Search the entries for the word "trải" and report each line that has it.

--- DATA FOR THIS TASK ---

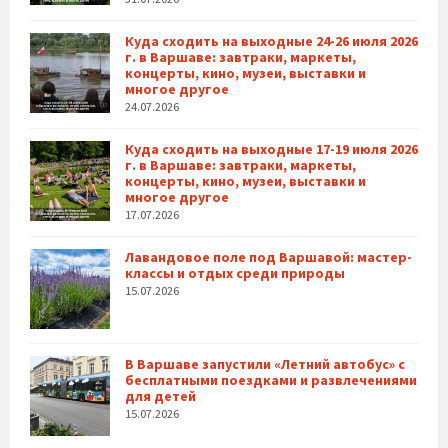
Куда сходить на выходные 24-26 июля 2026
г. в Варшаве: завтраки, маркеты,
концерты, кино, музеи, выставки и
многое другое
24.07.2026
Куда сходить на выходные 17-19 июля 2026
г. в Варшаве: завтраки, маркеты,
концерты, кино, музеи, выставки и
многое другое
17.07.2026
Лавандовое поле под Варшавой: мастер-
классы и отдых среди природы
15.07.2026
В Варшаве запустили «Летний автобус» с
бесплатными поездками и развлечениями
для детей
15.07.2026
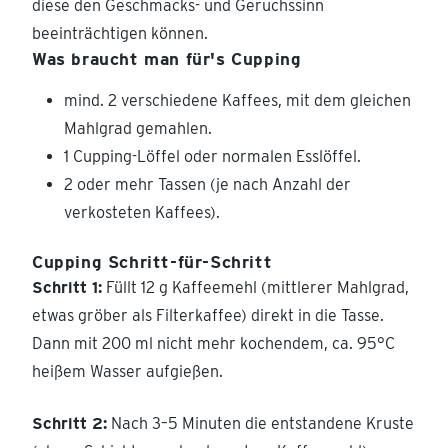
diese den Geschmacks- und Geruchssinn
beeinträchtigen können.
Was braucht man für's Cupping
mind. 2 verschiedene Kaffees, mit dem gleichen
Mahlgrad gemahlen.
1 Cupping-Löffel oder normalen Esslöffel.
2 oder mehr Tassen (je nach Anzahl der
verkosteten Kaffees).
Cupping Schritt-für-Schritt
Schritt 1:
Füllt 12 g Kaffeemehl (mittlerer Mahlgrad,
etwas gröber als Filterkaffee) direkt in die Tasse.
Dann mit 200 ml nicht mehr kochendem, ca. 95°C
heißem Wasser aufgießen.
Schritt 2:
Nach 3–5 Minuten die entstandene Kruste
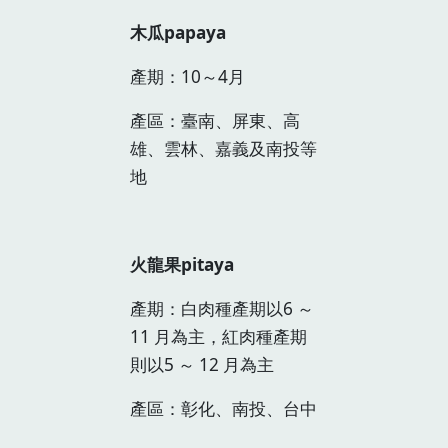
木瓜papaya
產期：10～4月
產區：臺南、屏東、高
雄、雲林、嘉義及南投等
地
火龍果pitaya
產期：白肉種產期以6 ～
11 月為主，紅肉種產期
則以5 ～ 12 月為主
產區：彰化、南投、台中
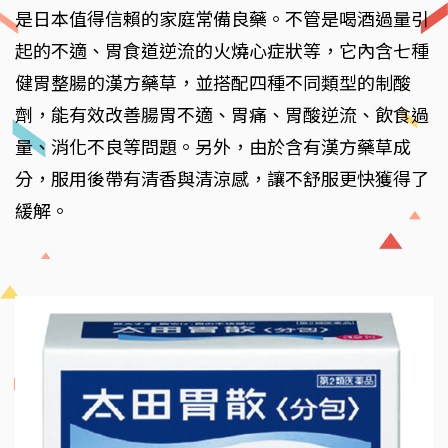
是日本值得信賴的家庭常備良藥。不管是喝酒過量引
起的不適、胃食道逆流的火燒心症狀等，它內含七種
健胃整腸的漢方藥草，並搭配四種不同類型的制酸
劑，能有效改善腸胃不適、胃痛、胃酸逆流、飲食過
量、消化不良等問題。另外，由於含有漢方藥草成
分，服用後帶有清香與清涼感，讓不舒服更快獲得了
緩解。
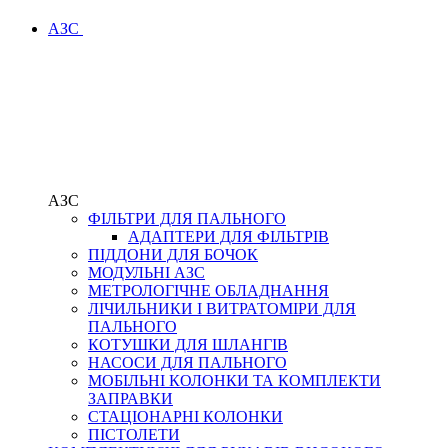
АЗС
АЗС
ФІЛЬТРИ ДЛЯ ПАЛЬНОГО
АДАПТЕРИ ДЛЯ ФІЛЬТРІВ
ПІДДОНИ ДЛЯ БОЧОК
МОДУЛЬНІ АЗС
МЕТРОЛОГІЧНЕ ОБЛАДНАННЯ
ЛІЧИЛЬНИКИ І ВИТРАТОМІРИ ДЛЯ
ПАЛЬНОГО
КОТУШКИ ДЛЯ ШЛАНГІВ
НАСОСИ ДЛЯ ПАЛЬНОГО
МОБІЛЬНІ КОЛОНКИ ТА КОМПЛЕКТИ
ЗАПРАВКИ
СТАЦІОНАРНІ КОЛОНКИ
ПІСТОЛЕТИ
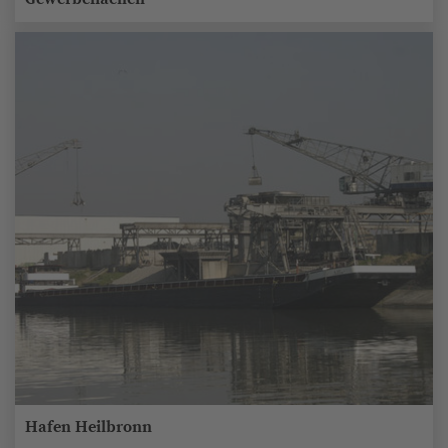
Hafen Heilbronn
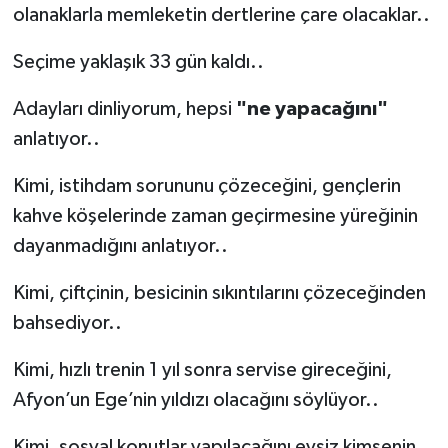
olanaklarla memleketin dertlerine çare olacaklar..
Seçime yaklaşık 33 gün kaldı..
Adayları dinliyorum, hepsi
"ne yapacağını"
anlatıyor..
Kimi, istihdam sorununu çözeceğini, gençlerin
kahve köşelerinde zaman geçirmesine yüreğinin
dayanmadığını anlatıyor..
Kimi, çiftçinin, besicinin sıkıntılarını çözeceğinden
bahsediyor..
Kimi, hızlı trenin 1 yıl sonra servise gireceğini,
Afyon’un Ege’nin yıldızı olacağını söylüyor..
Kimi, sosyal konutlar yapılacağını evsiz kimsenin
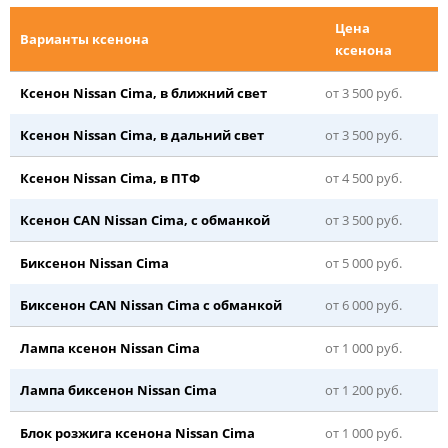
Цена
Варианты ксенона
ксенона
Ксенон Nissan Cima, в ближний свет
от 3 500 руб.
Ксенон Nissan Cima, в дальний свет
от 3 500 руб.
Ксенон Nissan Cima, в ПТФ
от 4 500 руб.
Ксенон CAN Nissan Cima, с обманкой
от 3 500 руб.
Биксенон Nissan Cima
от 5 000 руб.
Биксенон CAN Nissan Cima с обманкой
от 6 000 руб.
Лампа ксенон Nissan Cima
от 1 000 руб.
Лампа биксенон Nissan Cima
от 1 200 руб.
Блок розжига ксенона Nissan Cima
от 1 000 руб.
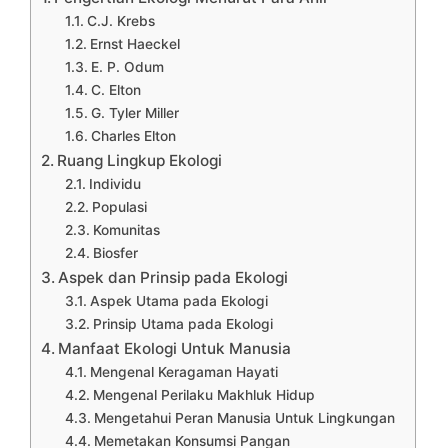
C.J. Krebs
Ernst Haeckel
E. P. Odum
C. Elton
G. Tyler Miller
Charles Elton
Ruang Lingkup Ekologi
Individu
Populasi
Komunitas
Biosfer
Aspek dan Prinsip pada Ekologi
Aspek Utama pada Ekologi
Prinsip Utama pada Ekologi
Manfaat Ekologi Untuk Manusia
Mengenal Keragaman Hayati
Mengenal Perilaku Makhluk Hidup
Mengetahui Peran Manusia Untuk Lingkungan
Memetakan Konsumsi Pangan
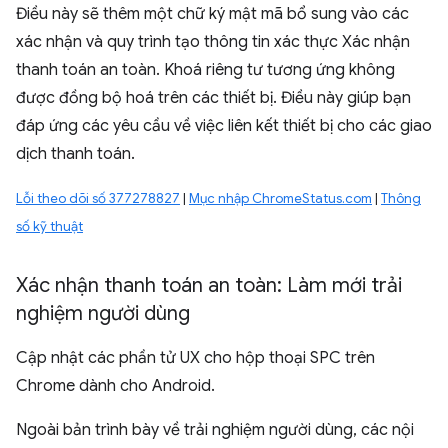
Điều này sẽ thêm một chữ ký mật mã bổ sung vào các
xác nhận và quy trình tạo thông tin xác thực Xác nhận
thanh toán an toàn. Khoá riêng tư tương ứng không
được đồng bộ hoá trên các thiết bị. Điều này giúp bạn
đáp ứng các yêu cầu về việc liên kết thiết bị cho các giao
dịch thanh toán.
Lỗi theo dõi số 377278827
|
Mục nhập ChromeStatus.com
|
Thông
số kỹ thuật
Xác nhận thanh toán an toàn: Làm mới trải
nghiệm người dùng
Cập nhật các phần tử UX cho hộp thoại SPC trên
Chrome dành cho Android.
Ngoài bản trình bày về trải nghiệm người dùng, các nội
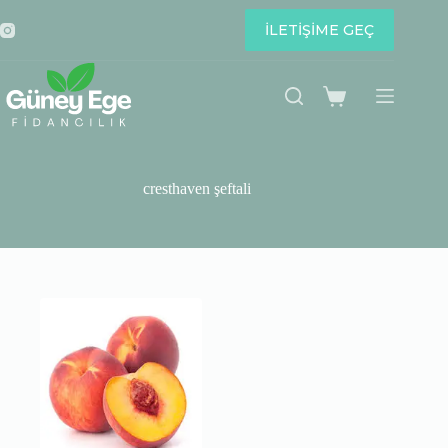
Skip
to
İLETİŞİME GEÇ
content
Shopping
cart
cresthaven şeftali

---

TASK ANSWER:
Xác nhận thanh toán an toàn: Làm mới trải
Ngoài bản trình bày về trải nghiệm người dùng, các nội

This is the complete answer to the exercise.